Boca Raton High School in Palm Beach County, Florida, trampled an 18-year-old girl’s free speech rights: the school forced her to change out of a T-shirt that bore the political message “Hillary for Prison.”
The provocative T-shirt drew the ire of student Maxine Yeakle’s classmates, who said they considered all supporters of Donald Trump to be racist, according to The Sun Sentinel. Their criticisms became disruptive, and as a result, Yeakle was sent to the principal’s office. The disrupters were not punished: only the girl whose political advocacy inspired the others to misbehave was punished.
Yeakle was told she had to change into a different shirt or be suspended. Her father chose to pull her out of school:
“My consequence was I either had to wear a shirt that’s kind of, you know, humiliating because I have never gotten a dress code violation before,” or possibly face in-school suspension if she didn’t comply, she said.

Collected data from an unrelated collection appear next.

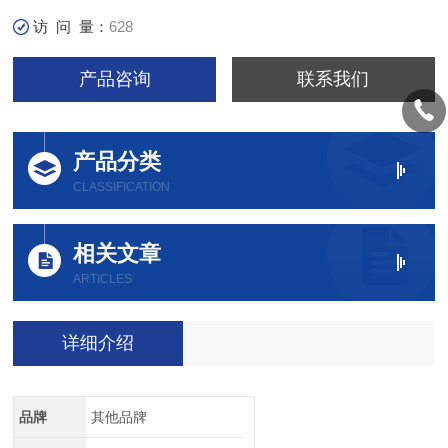
访 问 量：
628
产品咨询
联系我们
产品分类
CLASSIFICATION
相关文章
ARTICLES
详细介绍
品牌
其他品牌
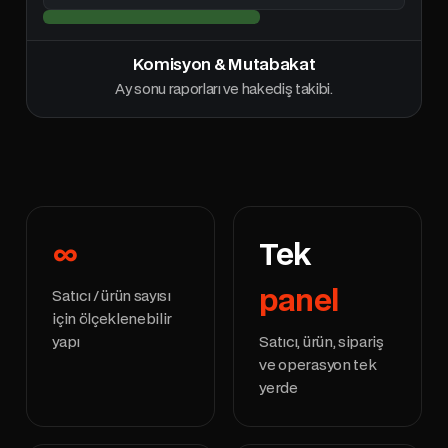
Komisyon & Mutabakat
Ay sonu raporları ve hakediş takibi.
∞
Tek
panel
Satıcı / ürün sayısı
için ölçeklenebilir
yapı
Satıcı, ürün, sipariş
ve operasyon tek
yerde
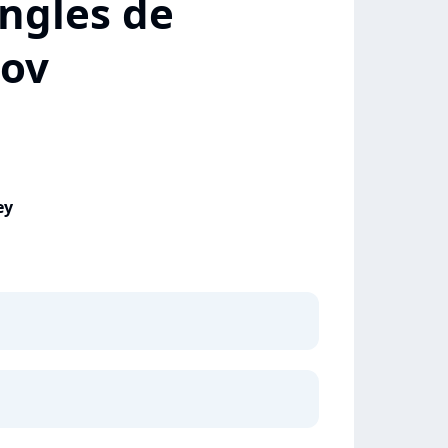
ngles de
kov
ey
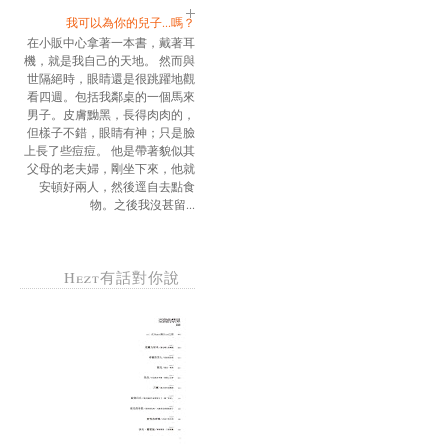
我可以為你的兒子...嗎？
在小販中心拿著一本書，戴著耳
機，就是我自己的天地。 然而與
世隔絕時，眼睛還是很跳躍地觀
看四週。包括我鄰桌的一個馬來
男子。皮膚黝黑，長得肉肉的，
但樣子不錯，眼睛有神；只是臉
上長了些痘痘。 他是帶著貌似其
父母的老夫婦，剛坐下來，他就
安頓好兩人，然後逕自去點食
物。之後我沒甚留...
Hezt有話對你說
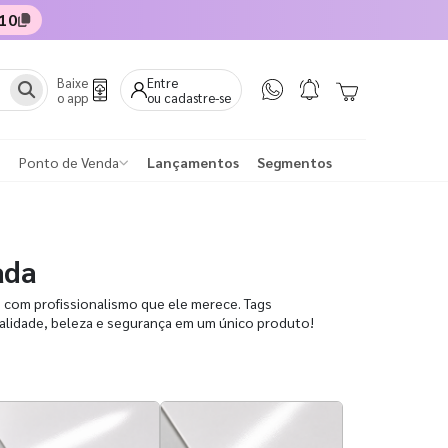
10
Baixe
Entre
o app
ou cadastre-se
Ponto de Venda
Lançamentos
Segmentos
ada
o com profissionalismo que ele merece. Tags
ualidade, beleza e segurança em um único produto!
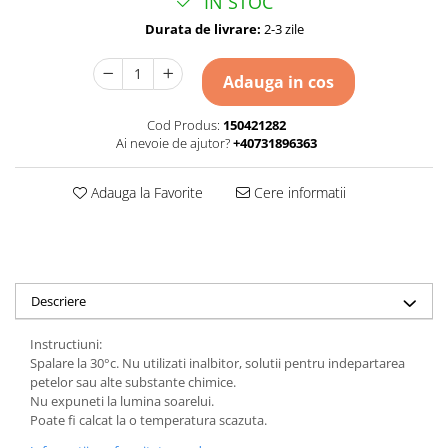
IN STOC
Durata de livrare:
2-3 zile
Adauga in cos
Cod Produs:
150421282
Ai nevoie de ajutor?
+40731896363
Adauga la Favorite
Cere informatii
Descriere
Instructiuni:
Spalare la 30°c. Nu utilizati inalbitor, solutii pentru indepartarea
petelor sau alte substante chimice.
Nu expuneti la lumina soarelui.
Poate fi calcat la o temperatura scazuta.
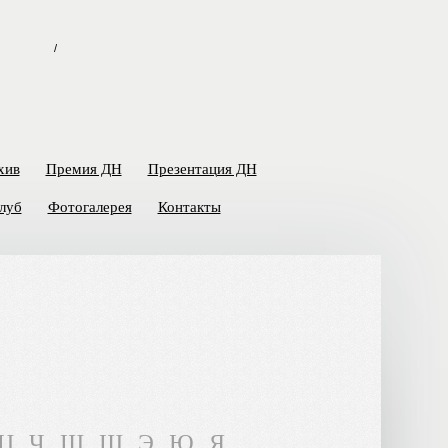
/
хив
Премия ДН
Презентация ДН
луб
Фотогалерея
Контакты
Ц
Ч
Ш
Щ
Э
Ю
Я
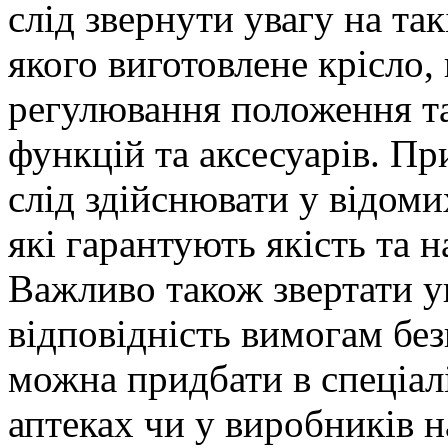
слід звернути увагу на так
якого виготовлене крісло,
регулювання положення та
функцій та аксесуарів. Пр
слід здійснювати у відоми
які гарантують якість та н
Важливо також звертати ув
відповідність вимогам без
можна придбати в спеціал
аптеках чи у виробників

District policy prohibits attire that “substantially or potentially disrupts the educational environment.” Courts, unfortunately, have given schools broad latitude to punish political expression when it’s perceived as a nuisance. What happened here is akin to the heckler’s veto: kids had a problem with Yeakle’s opinion, they caused a problem, and Yeakle was censored because of the problem that they caused.
“Hillary for Prison” may not be a politically-correct slogan, but public schools shouldn’t be so eager to punish students for expressing views that make other people a little uncomfortable. They’re teaching young people that they don’t have First Amendment rights, and that’s a problem. Today’s censorship-loving college students learned it somewhere.